M. B. Dumortier. - Je n'ai pas hésité, messieurs, dès le premier abord de dire que dès l'instant où les paroles dont on parle paraissent offensantes pour un membre de cette assemblée, je suis le premier à les retirer.

Mais si la Chambre veut aller plus loin, qu'elle le fasse. Seulement, il ne faut pas qu'on s'imagine que tout ceci fera quoi que ce soit à la chose. Il est évident que je n'ai jamais eu l'intention de porter atteinte à la considération de l'honorable M. Guillery.

On trouve ces paroles offensantes ; je les retire sans aucune hésitation. Je ferai remarquer que ce n'est pas la première fois qu'on se borne à une simple déclaration comme celle que j'ai faite : c'est ce qui s'est fait notamment lors de l'incident qui a eu lieu entre M. le ministre des finances et l'honorable membre lui-même.

M. le ministre des finances (M. Frère-Orban). - Pas du tout.

M. le président. - M. Dumortier retire les paroles offensantes ; il en sera tenu acte aux Annales parlementaires. (Interruption.)

Il reste la proposition de M. Goblet.

M. Gobletµ. - La quasi-unanimité du mouvement de la Chambre a prévenu l'objection que j'allais faire à l'honorable président. Les expressions dont il s'agit ne peuvent être retirées ; elles n'ont pas été prononcées ; si elles l'avaient été, elles auraient immédiatement provoqué une explosion unanime de réprobation, vous-même, M. le président, vous n'auriez pas souffert qu'une seule de ces paroles fût prononcée ici. Ce ne sont donc pas des paroles qu'on peut retirer, c'est de sang-froid que M. Dumortier est allé au Moniteur les introduire dans son discours !

Si elles avaient été prononcées au milieu d'une improvisation, je serais le premier à les excuser.

Comme M. Guillery, je sais combien il est facile de se laisser entraîner, mais ici il ne s'agit pas d'improvisation, c'est de propos délibéré, après coup, que l'injure a été insérée dans les Annales, c'est de propos délibéré que la Chambre doit décider que l'injure en sera efface.

M. le président. - On ne peut pas empêcher M. Dumortier d« déclarer qu'il retire les expressions offensantes.

M. B. Dumortier. - La preuve que ce n'est pas de propos délibéré que j'ai agi comme le prétend M. Goblet qui paraît vouloir envenimer cette affaire, c'est que je n'ai eu qu'une demi-heure pour revoir un discours qui avait duré plus de trois quarts d'heure. C'est donc à tort qu'on prétend que j'y ai inséré des offenses de sang-froid ; je l'ai revu sous l'impression que j'éprouvais quand je l'ai prononcé.
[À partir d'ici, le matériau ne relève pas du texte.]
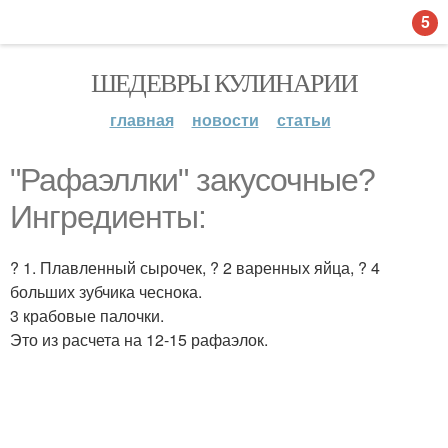
5
ШЕДЕВРЫ КУЛИНАРИИ
главная
новости
статьи
"Рафаэллки" закусочные?
Ингредиенты:
? 1. Плавленный сырочек, ? 2 варенных яйца, ? 4
больших зубчика чеснока.
3 крабовые палочки.
Это из расчета на 12-15 рафаэлок.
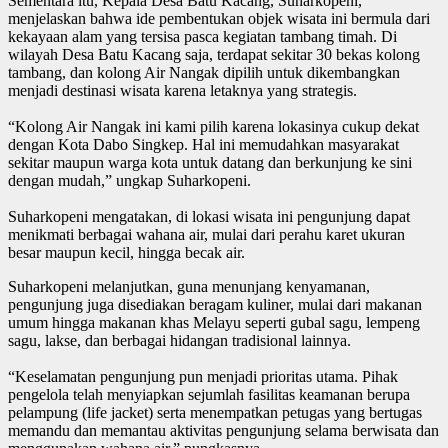
Sementara itu, Kepala Desa Batu Kacang, Suharkopeni,
menjelaskan bahwa ide pembentukan objek wisata ini bermula dari
kekayaan alam yang tersisa pasca kegiatan tambang timah. Di
wilayah Desa Batu Kacang saja, terdapat sekitar 30 bekas kolong
tambang, dan kolong Air Nangak dipilih untuk dikembangkan
menjadi destinasi wisata karena letaknya yang strategis.
“Kolong Air Nangak ini kami pilih karena lokasinya cukup dekat
dengan Kota Dabo Singkep. Hal ini memudahkan masyarakat
sekitar maupun warga kota untuk datang dan berkunjung ke sini
dengan mudah,” ungkap Suharkopeni.
Suharkopeni mengatakan, di lokasi wisata ini pengunjung dapat
menikmati berbagai wahana air, mulai dari perahu karet ukuran
besar maupun kecil, hingga becak air.
Suharkopeni melanjutkan, guna menunjang kenyamanan,
pengunjung juga disediakan beragam kuliner, mulai dari makanan
umum hingga makanan khas Melayu seperti gubal sagu, lempeng
sagu, lakse, dan berbagai hidangan tradisional lainnya.
“Keselamatan pengunjung pun menjadi prioritas utama. Pihak
pengelola telah menyiapkan sejumlah fasilitas keamanan berupa
pelampung (life jacket) serta menempatkan petugas yang bertugas
memandu dan memantau aktivitas pengunjung selama berwisata dan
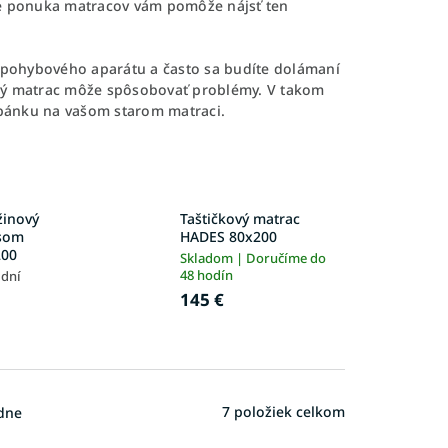
ne ponuka matracov vám pomôže nájsť ten
i pohybového aparátu a často sa budíte dolámaní
kký matrac môže spôsobovať problémy. V takom
pánku na vašom starom matraci.
žinový
Taštičkový matrac
osom
HADES 80x200
200
Skladom | Doručíme do
48 hodín
 dní
145 €
7
položiek celkom
dne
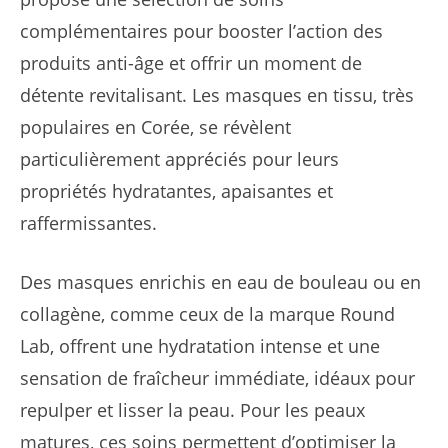
complémentaires pour booster l’action des
produits anti-âge et offrir un moment de
détente revitalisant. Les masques en tissu, très
populaires en Corée, se révèlent
particulièrement appréciés pour leurs
propriétés hydratantes, apaisantes et
raffermissantes.
Des masques enrichis en eau de bouleau ou en
collagène, comme ceux de la marque Round
Lab, offrent une hydratation intense et une
sensation de fraîcheur immédiate, idéaux pour
repulper et lisser la peau. Pour les peaux
matures, ces soins permettent d’optimiser la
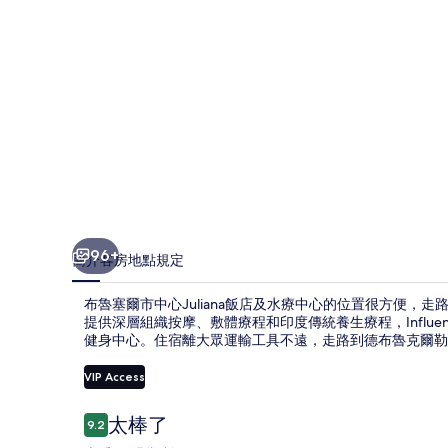
Juliana
飯
店
及
水
療
中
心
96+
簡介
客房
地點
規定
的
布魯塞爾市中心Juliana飯店及水療中心的位置很方便，走路
相
提供深層組織按摩、敷體療程和印度傳統養生療程，Influ
片
健身中心。住宿離大眾運輸工具不遠，走路到德布魯克爾勒站只
集
VIP Access
評
太棒了
9.2
9.2 分，滿分 10 分，
論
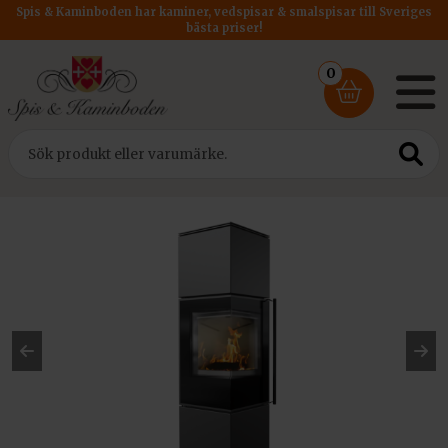
Spis & Kaminboden har kaminer, vedspisar & smalspisar till Sveriges
bästa priser!
0
Hem
/
Kaminer
/
Kratki PRO
/ Kratki Braskamin Ren/M
Pre
Ne
vio
xt
us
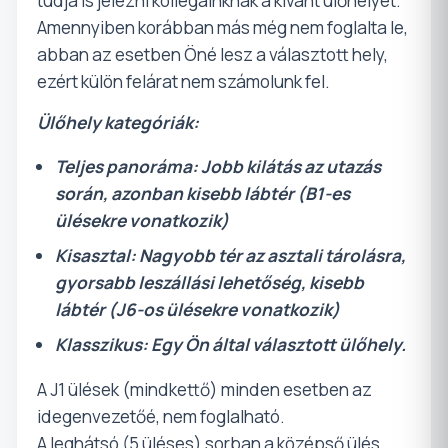
tudja is jelezni kollégáinknak a kívánt ülőhelyét.
Amennyiben korábban más még nem foglalta le,
abban az esetben Öné lesz a választott hely,
ezért külön felárat nem számolunk fel.
Ülőhely kategóriák:
Teljes panoráma: Jobb kilátás az utazás
során, azonban kisebb lábtér (B1-es
ülésekre vonatkozik)
Kisasztal: Nagyobb tér az asztali tárolásra,
gyorsabb leszállási lehetőség, kisebb
lábtér (J6-os ülésekre vonatkozik)
Klasszikus: Egy Ön által választott ülőhely.
A J1 ülések (mindkettő) minden esetben az
idegenvezetőé, nem foglalható.
A leghátsó (5 üléses) sorban a középső ülés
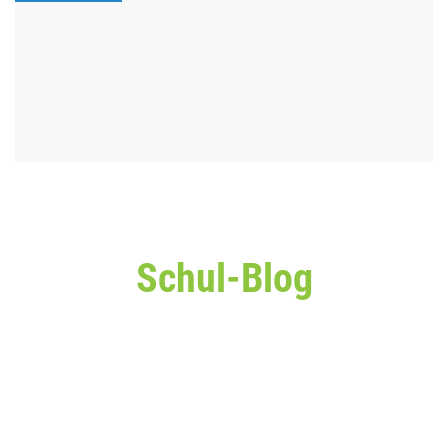
Schul-Blog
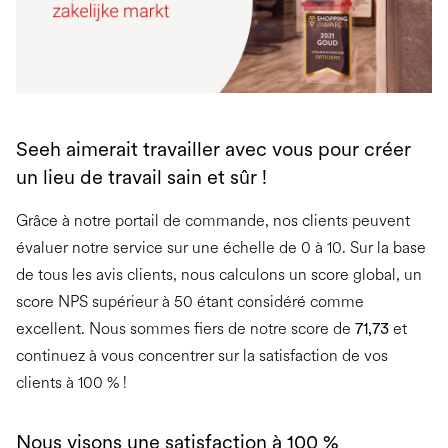
Seeh aimerait travailler avec vous pour créer
un lieu de travail sain et sûr !
Grâce à notre portail de commande, nos clients peuvent
évaluer notre service sur une échelle de 0 à 10. Sur la base
de tous les avis clients, nous calculons un score global, un
score NPS supérieur à 50 étant considéré comme
excellent. Nous sommes fiers de notre score de
71,73
et
continuez à vous concentrer sur la satisfaction de vos
clients à 100 % !
Nous visons une satisfaction à 100 %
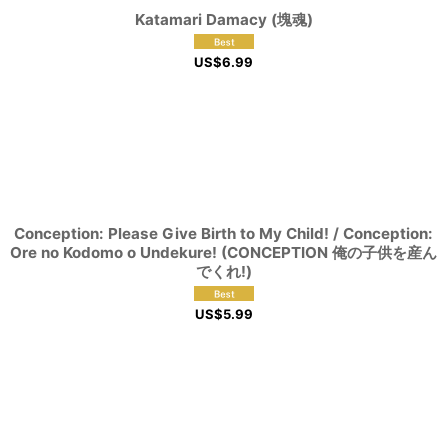
Katamari Damacy (塊魂)
US$
6.99
Conception: Please Give Birth to My Child! / Conception:
Ore no Kodomo o Undekure! (CONCEPTION 俺の子供を産ん
でくれ!)
US$
5.99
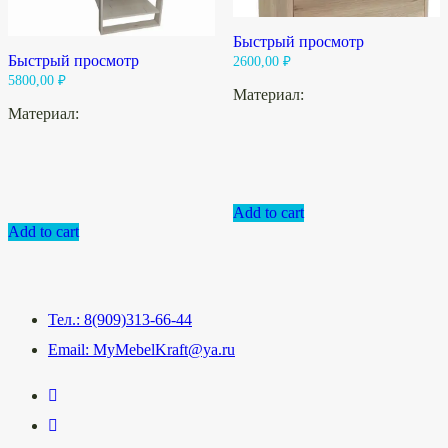
Быстрый просмотр
Быстрый просмотр
2600,00
₽
5800,00
₽
Материал:
Материал:
Add to cart
Add to cart
Тел.: 8(909)313-66-44
Email: MyMebelKraft@ya.ru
Du reste je déclare que je ne m'oppose pas à ce qu'on réimprime mon discours. Cependant dans d'autres circonstances, quand pareilles choses se sont passées, on n'a pas ordonné de réimpression : ainsi dans l'incident entre M. Guillery et Frère et celui entre M. Delehaye et M. Verhaegen, jamais pareille chose ne s'est faite ; je suis étonné que M. Goblet veuille envenimer une chose qui s'arrange.
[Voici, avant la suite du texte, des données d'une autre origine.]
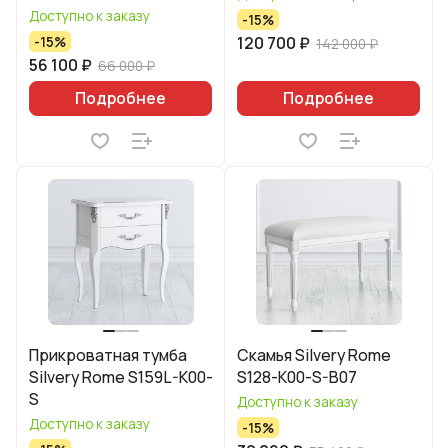
Доступно к заказу
-15%
120 700 ₽
-15%
142 000 ₽
56 100 ₽
66 000 ₽
Подробнее
Подробнее
Прикроватная тумба
Скамья Silvery Rome
Silvery Rome S159L-K00-
S128-K00-S-B07
S
Доступно к заказу
Доступно к заказу
-15%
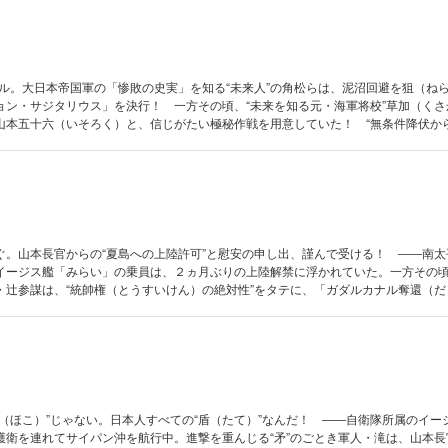
ナル。大日本帝国軍の「惨敗の史実」を知る“未来人”の角松らは、泥沼回避を狙（ね
ョン・サジタリウス」を決行！ 一方その頃、“未来を知る元・海軍将校”草加（くさ
山本五十六（いそろく）と、信じがたい極秘作戦を用意していた！ “無条件降伏か
加には、角松たちの21世紀とは違う未来＝「ジパング」が、見えていた――!!
ぐ。山本長官からの“夏島への上陸許可”と慰安の申し出、謹んで受ける！ ――南太
イージス艦「みらい」の乗員は、２ヵ月ぶりの上陸解禁に浮かれていた。一方その
・辻参謀は、“統帥権（とうすいけん）の絶対性”をタテに、「ガダルカナル奪還（だ
。“未来の敗戦史”を知る山本は、せめて犠牲を最小限に抑えるべく、「あの艦（ふね
矛（ほこ）”じゃない。日本人すべての“盾（たて）”なんだ！ ――自衛隊所属のイー
護衛を連れてサイパン沖を航行中。進撃を重んじる“矛”のごとき軍人・滝は、山本長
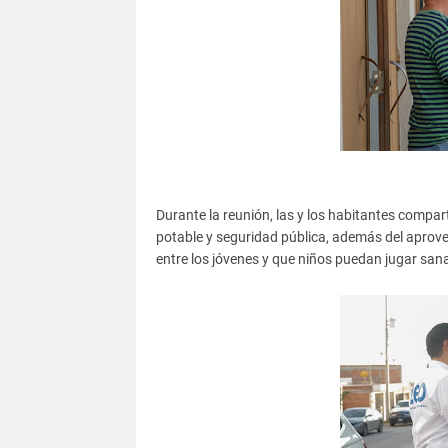
Durante la reunión, las y los habitantes compa
potable y seguridad pública, además del aprove
entre los jóvenes y que niños puedan jugar sa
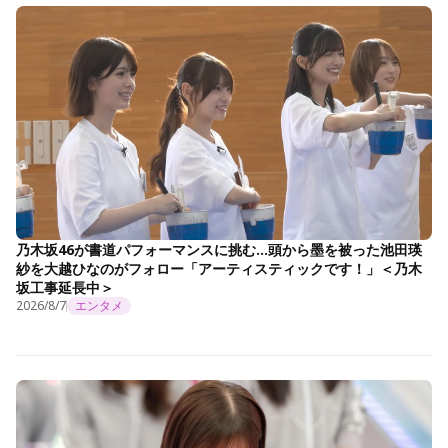
乃木坂46が書道パフォーマンスに挑む…頭から墨を被った池田瑛
紗を大越ひなのがフォロー「アーティスティックです！」＜乃木
坂工事延長中＞
2026/8/7
エンタメ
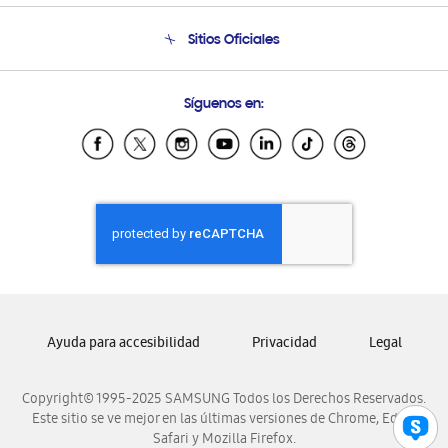
Seguimiento de tu pedido
Soporte telefónico
Sitios Oficiales
Condiciones de Compra
Soporte vía eMail
Preguntas Frecuentes
Samsung Costa Rica
Síguenos en:
Samsung Ecuador
Samsung El Salvador
Samsung Guatemala
Samsung Honduras
Samsung Nicaragua
Samsung Panamá
Samsung República Dominicana
Samsung Venezuela
Ayuda para accesibilidad
Privacidad
Legal
Copyright© 1995-2025 SAMSUNG Todos los Derechos Reservados.
Este sitio se ve mejor en las últimas versiones de Chrome, Edge,
Safari y Mozilla Firefox.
M. le président. - M. Dumortier a déclaré retirer les paroles qu'il a insérées au Moniteur. Si les choses en sont venues là, ce n'est pas la faute du bureau qui a cherché à arranger l'affaire.

Reste maintenant la proposition de M. Goblet, à laquelle on ne s'oppose pas, je pense ; il n'y a plus qu'à la mettre aux voix.
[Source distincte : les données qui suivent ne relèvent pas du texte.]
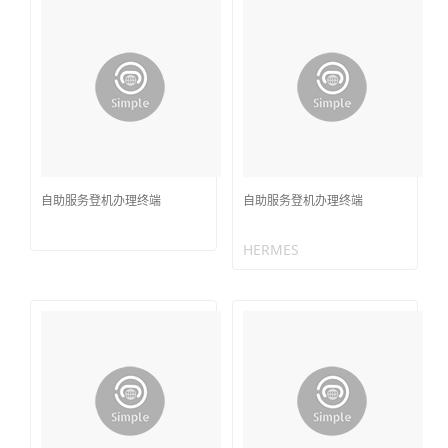
自助服务登机办理终端
自助服务登机办理终端
HERMES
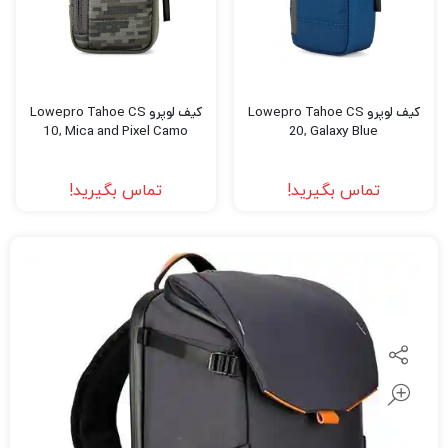
کیف لوپرو Lowepro Tahoe CS
کیف لوپرو Lowepro Tahoe CS
10, Mica and Pixel Camo
20, Galaxy Blue
تماس بگیرید!
تماس بگیرید!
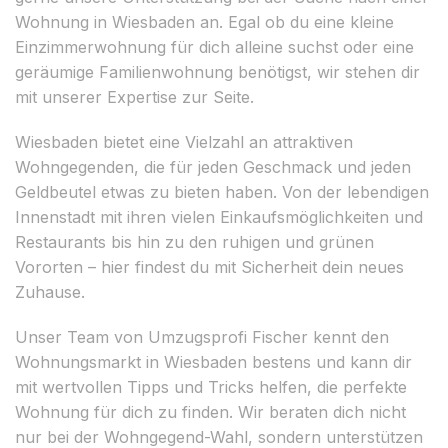
Wohnung in Wiesbaden an. Egal ob du eine kleine
Einzimmerwohnung für dich alleine suchst oder eine
geräumige Familienwohnung benötigst, wir stehen dir
mit unserer Expertise zur Seite.
Wiesbaden bietet eine Vielzahl an attraktiven
Wohngegenden, die für jeden Geschmack und jeden
Geldbeutel etwas zu bieten haben. Von der lebendigen
Innenstadt mit ihren vielen Einkaufsmöglichkeiten und
Restaurants bis hin zu den ruhigen und grünen
Vororten – hier findest du mit Sicherheit dein neues
Zuhause.
Unser Team von Umzugsprofi Fischer kennt den
Wohnungsmarkt in Wiesbaden bestens und kann dir
mit wertvollen Tipps und Tricks helfen, die perfekte
Wohnung für dich zu finden. Wir beraten dich nicht
nur bei der Wohngegend-Wahl, sondern unterstützen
(page 1464) J'en donne une nouvelle lecture :

« La Chambre ordonne la réimpression du discours prononcé par M. B. Dumortier, dans la séance du 30 mai dernier et inséré aux Annales parlementaires, page 1400. Cette réimpression sera faite sous le contrôle du bureau, d'après le manuscrit des sténographes, et pour tenir lieu et place du discours inséré aux pages 1400 et suivantes, qui restera supprimé. »

- Plusieurs membres. - L'appel nominal.

M. le président. - Il n'y a pas cinq membres qui se lèvent pour demander l'appel nominal Je mets la proposition aux voix.

-Elle est adoptée.

L'incident est clos.

La séance est levée à 4 heures et demie.